EXERCISE PROMPT: The response should contain only those lines of the entries below that include the string "main".

───── SUPPLIED RECORDS

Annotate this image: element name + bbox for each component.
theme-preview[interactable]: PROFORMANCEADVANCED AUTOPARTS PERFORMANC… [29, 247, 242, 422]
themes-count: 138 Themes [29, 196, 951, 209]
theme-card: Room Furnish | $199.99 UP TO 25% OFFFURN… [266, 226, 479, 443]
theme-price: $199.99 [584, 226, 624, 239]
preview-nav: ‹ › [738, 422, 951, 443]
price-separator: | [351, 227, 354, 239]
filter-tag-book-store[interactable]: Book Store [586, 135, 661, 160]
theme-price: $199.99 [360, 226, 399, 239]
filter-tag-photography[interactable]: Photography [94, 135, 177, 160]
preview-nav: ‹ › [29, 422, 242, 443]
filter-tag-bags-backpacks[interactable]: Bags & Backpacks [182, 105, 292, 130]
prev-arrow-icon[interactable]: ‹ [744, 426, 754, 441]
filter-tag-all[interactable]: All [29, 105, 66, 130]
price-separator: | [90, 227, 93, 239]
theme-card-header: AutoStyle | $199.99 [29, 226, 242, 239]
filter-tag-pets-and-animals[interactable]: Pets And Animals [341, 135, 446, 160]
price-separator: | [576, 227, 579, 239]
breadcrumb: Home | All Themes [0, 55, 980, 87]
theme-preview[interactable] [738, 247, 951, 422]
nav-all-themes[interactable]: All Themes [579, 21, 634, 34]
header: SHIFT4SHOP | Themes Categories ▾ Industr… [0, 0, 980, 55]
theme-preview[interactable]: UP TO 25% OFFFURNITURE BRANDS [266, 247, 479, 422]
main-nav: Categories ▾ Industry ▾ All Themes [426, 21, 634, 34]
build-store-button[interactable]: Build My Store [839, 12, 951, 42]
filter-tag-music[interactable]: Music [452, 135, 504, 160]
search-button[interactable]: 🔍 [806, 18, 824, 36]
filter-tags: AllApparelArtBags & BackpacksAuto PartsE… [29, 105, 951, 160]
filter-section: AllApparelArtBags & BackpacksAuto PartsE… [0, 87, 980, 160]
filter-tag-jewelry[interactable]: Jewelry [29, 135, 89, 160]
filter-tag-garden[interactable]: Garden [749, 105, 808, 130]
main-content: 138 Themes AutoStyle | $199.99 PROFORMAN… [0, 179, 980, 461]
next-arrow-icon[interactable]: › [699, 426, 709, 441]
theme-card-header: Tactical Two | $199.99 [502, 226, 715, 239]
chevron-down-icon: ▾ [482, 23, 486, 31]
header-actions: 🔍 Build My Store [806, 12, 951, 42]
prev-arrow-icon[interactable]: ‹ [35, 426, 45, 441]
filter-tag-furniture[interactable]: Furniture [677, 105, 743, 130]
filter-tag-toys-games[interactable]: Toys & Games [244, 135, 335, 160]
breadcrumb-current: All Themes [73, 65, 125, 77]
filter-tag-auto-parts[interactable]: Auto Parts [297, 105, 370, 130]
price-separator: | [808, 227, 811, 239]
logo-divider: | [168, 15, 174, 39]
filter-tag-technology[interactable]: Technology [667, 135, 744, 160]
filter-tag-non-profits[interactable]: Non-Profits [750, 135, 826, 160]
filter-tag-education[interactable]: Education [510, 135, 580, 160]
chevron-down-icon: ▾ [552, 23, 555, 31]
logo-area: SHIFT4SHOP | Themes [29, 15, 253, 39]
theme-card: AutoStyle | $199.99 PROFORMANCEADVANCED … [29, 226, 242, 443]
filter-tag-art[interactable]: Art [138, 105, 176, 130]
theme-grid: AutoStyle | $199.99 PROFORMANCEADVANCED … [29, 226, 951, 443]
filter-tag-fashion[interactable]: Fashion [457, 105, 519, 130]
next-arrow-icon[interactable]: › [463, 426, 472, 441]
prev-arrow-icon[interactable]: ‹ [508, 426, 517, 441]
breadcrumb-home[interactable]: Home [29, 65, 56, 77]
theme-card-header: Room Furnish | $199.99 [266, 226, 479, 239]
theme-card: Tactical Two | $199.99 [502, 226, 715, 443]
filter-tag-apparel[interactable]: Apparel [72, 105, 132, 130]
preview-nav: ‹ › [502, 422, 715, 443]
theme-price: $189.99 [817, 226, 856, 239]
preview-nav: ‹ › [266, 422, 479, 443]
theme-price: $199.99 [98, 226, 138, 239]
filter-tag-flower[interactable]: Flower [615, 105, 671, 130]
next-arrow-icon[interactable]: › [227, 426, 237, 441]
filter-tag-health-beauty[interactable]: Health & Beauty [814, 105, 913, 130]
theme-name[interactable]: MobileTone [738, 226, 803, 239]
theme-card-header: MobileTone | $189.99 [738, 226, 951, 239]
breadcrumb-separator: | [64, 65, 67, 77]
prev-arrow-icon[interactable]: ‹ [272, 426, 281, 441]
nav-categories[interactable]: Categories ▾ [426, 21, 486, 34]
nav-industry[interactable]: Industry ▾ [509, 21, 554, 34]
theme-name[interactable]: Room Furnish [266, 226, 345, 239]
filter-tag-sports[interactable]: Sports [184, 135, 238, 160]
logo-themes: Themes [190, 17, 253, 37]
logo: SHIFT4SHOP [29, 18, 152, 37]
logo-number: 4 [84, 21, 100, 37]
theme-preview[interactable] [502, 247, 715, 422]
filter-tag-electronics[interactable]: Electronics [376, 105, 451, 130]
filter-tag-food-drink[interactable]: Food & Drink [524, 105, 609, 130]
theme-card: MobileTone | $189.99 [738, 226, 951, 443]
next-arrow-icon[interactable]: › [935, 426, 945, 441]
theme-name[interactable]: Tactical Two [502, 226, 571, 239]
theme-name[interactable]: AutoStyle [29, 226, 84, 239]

──────────
───── SUPPLIED RECORDS

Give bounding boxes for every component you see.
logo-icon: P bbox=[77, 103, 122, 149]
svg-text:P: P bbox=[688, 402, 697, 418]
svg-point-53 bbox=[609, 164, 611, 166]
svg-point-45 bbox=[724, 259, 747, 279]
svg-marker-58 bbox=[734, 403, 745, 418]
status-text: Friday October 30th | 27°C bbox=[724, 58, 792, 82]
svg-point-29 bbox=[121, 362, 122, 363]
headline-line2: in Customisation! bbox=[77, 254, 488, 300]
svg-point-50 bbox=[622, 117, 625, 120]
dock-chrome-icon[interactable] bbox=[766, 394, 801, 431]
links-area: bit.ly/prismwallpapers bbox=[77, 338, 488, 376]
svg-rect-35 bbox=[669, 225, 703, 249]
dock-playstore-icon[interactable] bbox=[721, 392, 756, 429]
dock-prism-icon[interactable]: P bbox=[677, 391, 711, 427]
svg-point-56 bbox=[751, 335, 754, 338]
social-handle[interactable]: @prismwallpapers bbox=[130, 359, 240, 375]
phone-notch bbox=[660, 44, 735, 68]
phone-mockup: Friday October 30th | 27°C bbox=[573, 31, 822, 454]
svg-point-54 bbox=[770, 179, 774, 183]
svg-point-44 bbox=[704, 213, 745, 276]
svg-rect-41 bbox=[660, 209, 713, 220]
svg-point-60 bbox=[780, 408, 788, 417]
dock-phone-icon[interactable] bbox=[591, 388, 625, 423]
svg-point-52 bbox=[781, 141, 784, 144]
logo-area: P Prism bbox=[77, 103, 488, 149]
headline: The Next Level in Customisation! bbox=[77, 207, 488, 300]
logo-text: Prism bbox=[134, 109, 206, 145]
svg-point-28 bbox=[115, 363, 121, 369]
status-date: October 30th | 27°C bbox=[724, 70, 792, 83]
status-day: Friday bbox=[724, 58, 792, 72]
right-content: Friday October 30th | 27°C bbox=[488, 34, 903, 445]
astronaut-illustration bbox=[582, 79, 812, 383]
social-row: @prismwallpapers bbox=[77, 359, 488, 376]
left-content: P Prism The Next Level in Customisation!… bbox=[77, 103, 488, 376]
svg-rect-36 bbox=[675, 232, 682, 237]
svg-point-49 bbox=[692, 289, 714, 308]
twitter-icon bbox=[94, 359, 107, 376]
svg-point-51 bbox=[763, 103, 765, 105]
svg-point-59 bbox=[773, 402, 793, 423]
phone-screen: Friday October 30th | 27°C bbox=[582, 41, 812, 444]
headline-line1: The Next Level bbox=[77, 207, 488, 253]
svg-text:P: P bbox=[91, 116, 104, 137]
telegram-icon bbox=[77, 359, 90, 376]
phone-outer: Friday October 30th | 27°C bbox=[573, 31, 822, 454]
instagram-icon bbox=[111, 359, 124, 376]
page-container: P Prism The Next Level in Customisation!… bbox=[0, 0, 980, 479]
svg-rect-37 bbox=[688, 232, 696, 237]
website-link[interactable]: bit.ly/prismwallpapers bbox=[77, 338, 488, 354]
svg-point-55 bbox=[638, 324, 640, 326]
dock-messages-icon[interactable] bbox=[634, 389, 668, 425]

──────────
───── SUPPLIED RECORDS

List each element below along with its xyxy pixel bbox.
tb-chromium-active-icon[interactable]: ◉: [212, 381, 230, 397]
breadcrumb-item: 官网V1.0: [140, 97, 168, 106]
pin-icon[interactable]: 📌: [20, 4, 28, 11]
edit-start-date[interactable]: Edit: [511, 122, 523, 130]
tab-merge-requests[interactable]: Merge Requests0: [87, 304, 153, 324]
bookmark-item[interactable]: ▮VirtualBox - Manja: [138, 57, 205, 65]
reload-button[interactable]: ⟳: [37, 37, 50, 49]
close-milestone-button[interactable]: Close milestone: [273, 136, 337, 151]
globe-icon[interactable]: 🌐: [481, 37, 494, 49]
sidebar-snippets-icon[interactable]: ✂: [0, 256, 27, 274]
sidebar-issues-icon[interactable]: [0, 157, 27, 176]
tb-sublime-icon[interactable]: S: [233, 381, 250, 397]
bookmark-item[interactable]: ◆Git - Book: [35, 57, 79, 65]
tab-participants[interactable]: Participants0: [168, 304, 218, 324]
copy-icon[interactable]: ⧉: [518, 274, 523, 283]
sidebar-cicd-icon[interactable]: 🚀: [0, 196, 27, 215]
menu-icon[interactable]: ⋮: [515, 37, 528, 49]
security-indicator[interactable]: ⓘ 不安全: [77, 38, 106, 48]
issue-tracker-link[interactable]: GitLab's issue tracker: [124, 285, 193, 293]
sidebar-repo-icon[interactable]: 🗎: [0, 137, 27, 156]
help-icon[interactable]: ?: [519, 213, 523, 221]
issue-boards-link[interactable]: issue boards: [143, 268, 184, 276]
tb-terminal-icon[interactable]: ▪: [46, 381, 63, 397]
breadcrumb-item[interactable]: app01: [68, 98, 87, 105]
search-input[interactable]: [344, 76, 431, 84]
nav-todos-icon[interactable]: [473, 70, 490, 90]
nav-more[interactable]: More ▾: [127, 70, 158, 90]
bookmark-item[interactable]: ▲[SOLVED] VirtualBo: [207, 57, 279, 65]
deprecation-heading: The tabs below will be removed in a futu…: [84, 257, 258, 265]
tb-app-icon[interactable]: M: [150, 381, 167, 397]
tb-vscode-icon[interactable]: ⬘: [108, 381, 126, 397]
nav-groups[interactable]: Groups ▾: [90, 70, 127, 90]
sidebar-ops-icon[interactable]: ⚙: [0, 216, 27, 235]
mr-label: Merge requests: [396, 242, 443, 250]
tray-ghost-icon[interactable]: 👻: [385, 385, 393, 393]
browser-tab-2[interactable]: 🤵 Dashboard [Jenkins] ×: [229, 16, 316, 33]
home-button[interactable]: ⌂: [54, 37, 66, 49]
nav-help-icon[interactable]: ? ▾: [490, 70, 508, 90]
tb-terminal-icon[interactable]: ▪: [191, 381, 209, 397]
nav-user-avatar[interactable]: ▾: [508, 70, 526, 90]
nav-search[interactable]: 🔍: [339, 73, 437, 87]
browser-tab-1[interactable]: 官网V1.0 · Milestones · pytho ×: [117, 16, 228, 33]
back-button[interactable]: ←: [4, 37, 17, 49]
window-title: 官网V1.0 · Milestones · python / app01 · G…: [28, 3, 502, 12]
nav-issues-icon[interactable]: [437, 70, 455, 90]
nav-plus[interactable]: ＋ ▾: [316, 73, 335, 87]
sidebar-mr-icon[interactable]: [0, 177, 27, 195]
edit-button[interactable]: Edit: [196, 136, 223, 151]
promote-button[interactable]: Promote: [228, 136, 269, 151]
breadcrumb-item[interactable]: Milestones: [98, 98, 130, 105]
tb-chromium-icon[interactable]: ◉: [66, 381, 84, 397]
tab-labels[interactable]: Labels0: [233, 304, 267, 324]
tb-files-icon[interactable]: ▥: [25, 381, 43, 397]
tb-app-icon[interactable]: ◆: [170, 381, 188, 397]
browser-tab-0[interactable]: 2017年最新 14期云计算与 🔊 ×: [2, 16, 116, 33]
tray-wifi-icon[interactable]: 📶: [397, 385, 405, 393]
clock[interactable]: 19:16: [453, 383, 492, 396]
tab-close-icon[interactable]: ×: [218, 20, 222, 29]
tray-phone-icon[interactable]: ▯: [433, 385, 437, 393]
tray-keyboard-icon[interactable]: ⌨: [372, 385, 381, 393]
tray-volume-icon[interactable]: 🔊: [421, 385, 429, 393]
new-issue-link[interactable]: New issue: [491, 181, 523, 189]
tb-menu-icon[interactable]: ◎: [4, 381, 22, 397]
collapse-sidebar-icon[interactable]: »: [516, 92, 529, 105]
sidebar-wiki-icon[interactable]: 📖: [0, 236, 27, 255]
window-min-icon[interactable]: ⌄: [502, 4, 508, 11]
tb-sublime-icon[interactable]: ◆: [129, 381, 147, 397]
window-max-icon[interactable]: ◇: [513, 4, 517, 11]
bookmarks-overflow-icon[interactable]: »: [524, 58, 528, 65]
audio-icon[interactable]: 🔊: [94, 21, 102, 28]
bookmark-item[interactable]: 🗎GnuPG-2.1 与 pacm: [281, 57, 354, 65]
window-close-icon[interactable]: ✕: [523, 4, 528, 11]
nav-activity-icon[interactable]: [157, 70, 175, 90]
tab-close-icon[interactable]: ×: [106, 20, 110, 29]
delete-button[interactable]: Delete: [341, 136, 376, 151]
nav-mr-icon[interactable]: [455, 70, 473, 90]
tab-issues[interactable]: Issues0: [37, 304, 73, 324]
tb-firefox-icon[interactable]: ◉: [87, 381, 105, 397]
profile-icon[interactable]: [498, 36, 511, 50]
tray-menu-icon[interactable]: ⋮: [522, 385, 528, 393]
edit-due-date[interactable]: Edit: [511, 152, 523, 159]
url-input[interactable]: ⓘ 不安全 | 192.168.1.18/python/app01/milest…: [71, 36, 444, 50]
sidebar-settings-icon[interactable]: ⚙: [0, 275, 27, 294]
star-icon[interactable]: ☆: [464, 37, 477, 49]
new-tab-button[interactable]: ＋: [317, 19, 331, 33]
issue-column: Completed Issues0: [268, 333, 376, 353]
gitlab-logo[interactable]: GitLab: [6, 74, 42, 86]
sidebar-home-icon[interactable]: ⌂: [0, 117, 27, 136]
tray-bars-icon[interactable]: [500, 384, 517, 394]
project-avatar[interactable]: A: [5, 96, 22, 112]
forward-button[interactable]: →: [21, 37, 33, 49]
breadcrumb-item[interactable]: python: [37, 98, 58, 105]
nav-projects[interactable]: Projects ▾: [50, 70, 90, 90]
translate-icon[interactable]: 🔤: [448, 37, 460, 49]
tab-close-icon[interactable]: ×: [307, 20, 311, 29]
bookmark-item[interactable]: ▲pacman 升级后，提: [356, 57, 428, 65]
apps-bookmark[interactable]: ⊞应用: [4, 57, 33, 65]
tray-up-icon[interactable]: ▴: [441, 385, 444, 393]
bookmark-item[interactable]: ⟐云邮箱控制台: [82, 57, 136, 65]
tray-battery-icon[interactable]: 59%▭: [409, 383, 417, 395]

──────────

OUTPUT OF THE EXERCISE:
main-nav: Categories ▾ Industry ▾ All Themes [426, 21, 634, 34]
main-content: 138 Themes AutoStyle | $199.99 PROFORMAN… [0, 179, 980, 461]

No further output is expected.